Processing Large CSV in Coldfusion

7 Nov, 2007

I was investigating on the CSV file processor that I did a couple of months ago, the client got back to us saying the application was timing out when processing CSV with more than 7000 records.

Basically what the application does is: allow user to upload a CSV file that contains various columns, but one of the column is a phone number column. The application will then validate these numbers according to some pre-determined criterias, the valid numbers are then stored in the database, the invalid ones are ignored.

The logic that I used was:

After the file is uploaded, put the data into an array, I used Ben Nadel’s CSV to Array utility to do this.
Loop through the array and do the number validation, if the number is valid put to the database (the call to the database is inside the loop).

Found out that this works fine for CSV files with records under 5000, but it gets slower and slower for bigger files. When first coding it we sort of knew this will become a problem in the future, I even put a comment on the code warning myself or other developers of it, however I guess I was looking for a quick solution so that we can quickly show progress to our client.

Now that the client has done some proper testing with the CSV files that they expected to receive from the users, the client requested that the application should be able to handle 30000 records in an acceptable processing time. Now how can I optimise the application in order to improve the performance five folds? Seems like an impossible task..

I have attempted few solutions that might solve this problem:

Using Java FileReader, read the file line by line and do the processing this way. I am dying to try to leverage the power of Java in Coldfusion, as in 1 year Coldfusion programming, I haven’t found myself in the position of desperately needed something that Coldfusion doesn’t provide.
Using ODBC to connect to the CSV directly, this is actually a suggestion from the client’s tech people.

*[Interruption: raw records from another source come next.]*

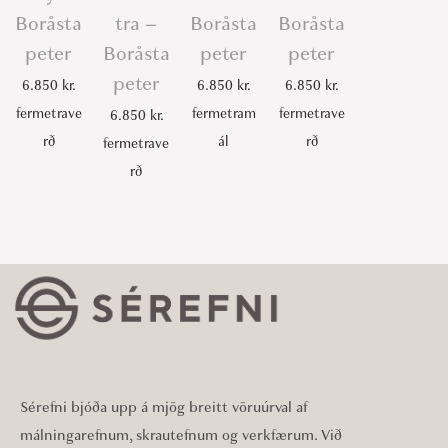
Boråsta
tra –
Boråsta
Boråsta
peter
Boråsta
peter
peter
peter
6.850
kr.
6.850
kr.
6.850
kr.
fermetrave
fermetram
fermetrave
6.850
kr.
rð
ál
rð
fermetrave
rð
Sérefni bjóða upp á mjög breitt vöruúrval af
málningarefnum, skrautefnum og verkfærum. Við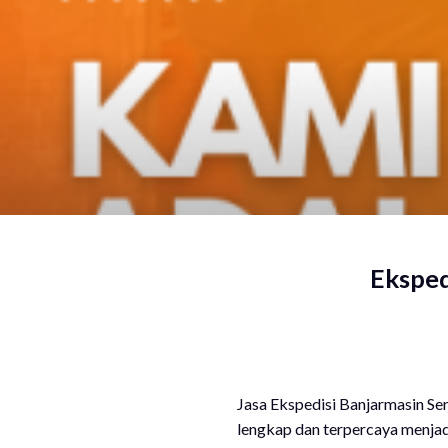
Eksped
Jasa Ekspedisi Banjarmasin Se
lengkap dan terpercaya menjadi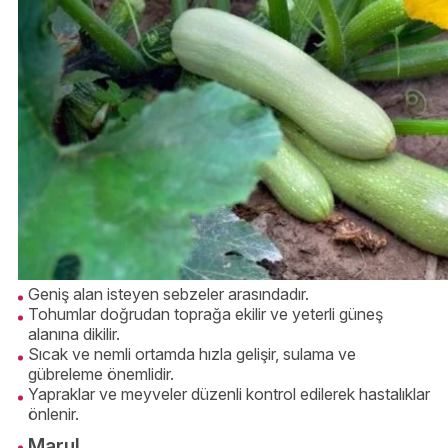
Geniş alan isteyen sebzeler arasındadır.
Tohumlar doğrudan toprağa ekilir ve yeterli güneş
alanına dikilir.
Sıcak ve nemli ortamda hızla gelişir, sulama ve
gübreleme önemlidir.
Yapraklar ve meyveler düzenli kontrol edilerek hastalıklar
önlenir.
Marul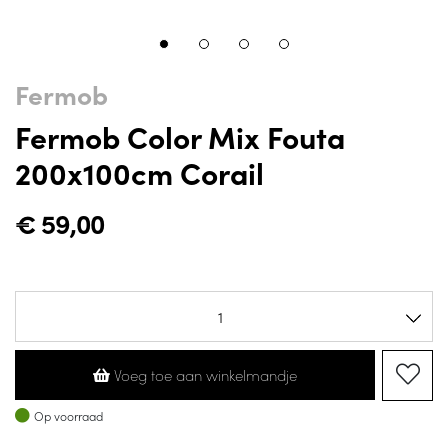
Fermob
Fermob Color Mix Fouta
200x100cm Corail
€
59,00
Voeg toe aan winkelmandje
Op voorraad
Op voorraad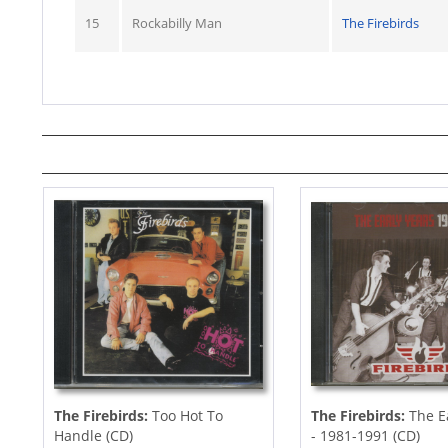
15
Rockabilly Man
The Firebirds
The Firebirds:
Too Hot To
The Firebirds:
The E
Handle (CD)
- 1981-1991 (CD)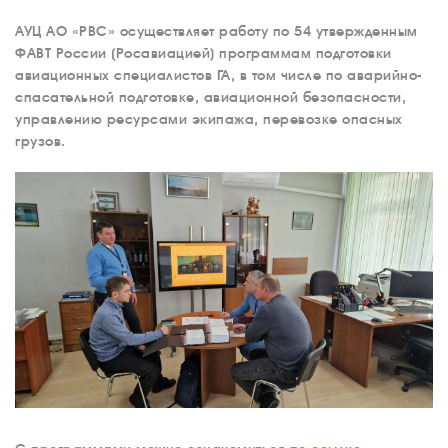
АУЦ АО «РВС» осуществляет работу по 54 утвержденным
ФАВТ России (Росавиацией) программам подготовки
авиационных специалистов ГА, в том числе по аварийно-
спасательной подготовке, авиационной безопасности,
управлению ресурсами экипажа, перевозке опасных
грузов.
О КОМПАНИИ
ВАКАНСИИ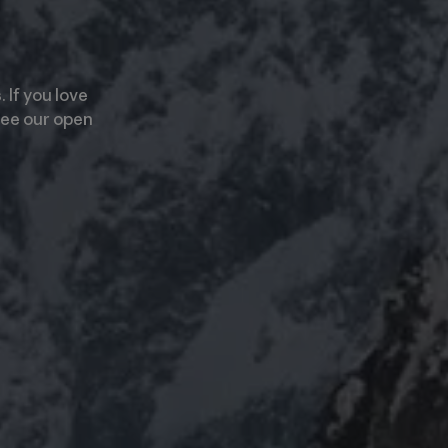
 If you love
see our open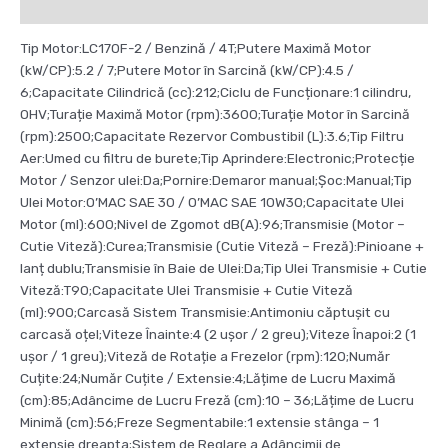
Recenzii (0)
Tip Motor:LC170F-2 / Benzină / 4T;Putere Maximă Motor
(kW/CP):5.2 / 7;Putere Motor în Sarcină (kW/CP):4.5 /
6;Capacitate Cilindrică (cc):212;Ciclu de Funcționare:1 cilindru,
OHV;Turație Maximă Motor (rpm):3600;Turație Motor în Sarcină
(rpm):2500;Capacitate Rezervor Combustibil (L):3.6;Tip Filtru
Aer:Umed cu filtru de burete;Tip Aprindere:Electronic;Protecție
Motor / Senzor ulei:Da;Pornire:Demaror manual;Șoc:Manual;Tip
Ulei Motor:O’MAC SAE 30 / O’MAC SAE 10W30;Capacitate Ulei
Motor (ml):600;Nivel de Zgomot dB(A):96;Transmisie (Motor –
Cutie Viteză):Curea;Transmisie (Cutie Viteză – Freză):Pinioane +
lanț dublu;Transmisie în Baie de Ulei:Da;Tip Ulei Transmisie + Cutie
Viteză:T90;Capacitate Ulei Transmisie + Cutie Viteză
(ml):900;Carcasă Sistem Transmisie:Antimoniu căptușit cu
carcasă oțel;Viteze Înainte:4 (2 ușor / 2 greu);Viteze Înapoi:2 (1
ușor / 1 greu);Viteză de Rotație a Frezelor (rpm):120;Număr
Cuțite:24;Număr Cuțite / Extensie:4;Lățime de Lucru Maximă
(cm):85;Adâncime de Lucru Freză (cm):10 – 36;Lățime de Lucru
Minimă (cm):56;Freze Segmentabile:1 extensie stânga – 1
extensie dreapta;Sistem de Reglare a Adâncimii de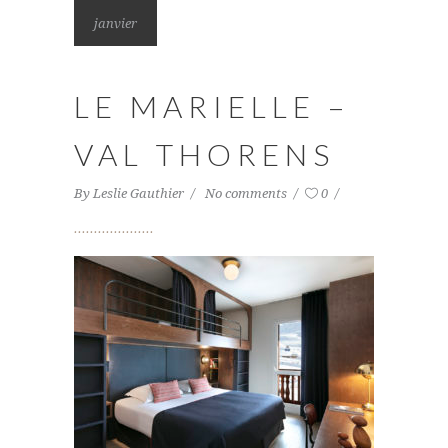
janvier
LE MARIELLE –
VAL THORENS
By
Leslie Gauthier
No comments
0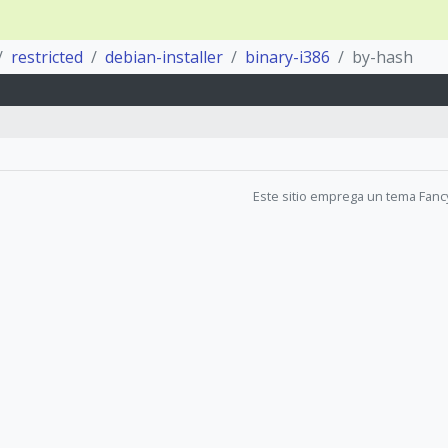
restricted
debian-installer
binary-i386
by-hash
Este sitio emprega un tema Fanc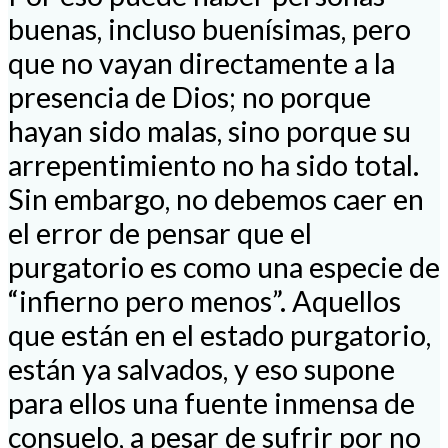
buenas, incluso buenísimas, pero
que no vayan directamente a la
presencia de Dios; no porque
hayan sido malas, sino porque su
arrepentimiento no ha sido total.
Sin embargo, no debemos caer en
el error de pensar que el
purgatorio es como una especie de
“infierno pero menos”. Aquellos
que están en el estado purgatorio,
están ya salvados, y eso supone
para ellos una fuente inmensa de
consuelo, a pesar de sufrir por no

When I tried this, I ran into a problem with the way ODBC “guesses” the size of a column by sampling the first few rows. For example: numbers in rows 1 - 10 has a length of 8, and the 11th row the number has a length of 10, ODBC returns the 11th row as empty string! If I put the longest number into on one of the first rows, I don’t have this problem.

But I am convinced that in the end that the real bottleneck is the validation and the subsequent database insert inside the loop and there’s no way (that I can think of) to avoid this..

Having discussed this with one of my colleagues, it seems the only sensible way to solve this, is by changing the workflow of the application. We can delay the processing of the list and we can utilize Coldfusion scheduler to schedule the processing in batches.. Hm…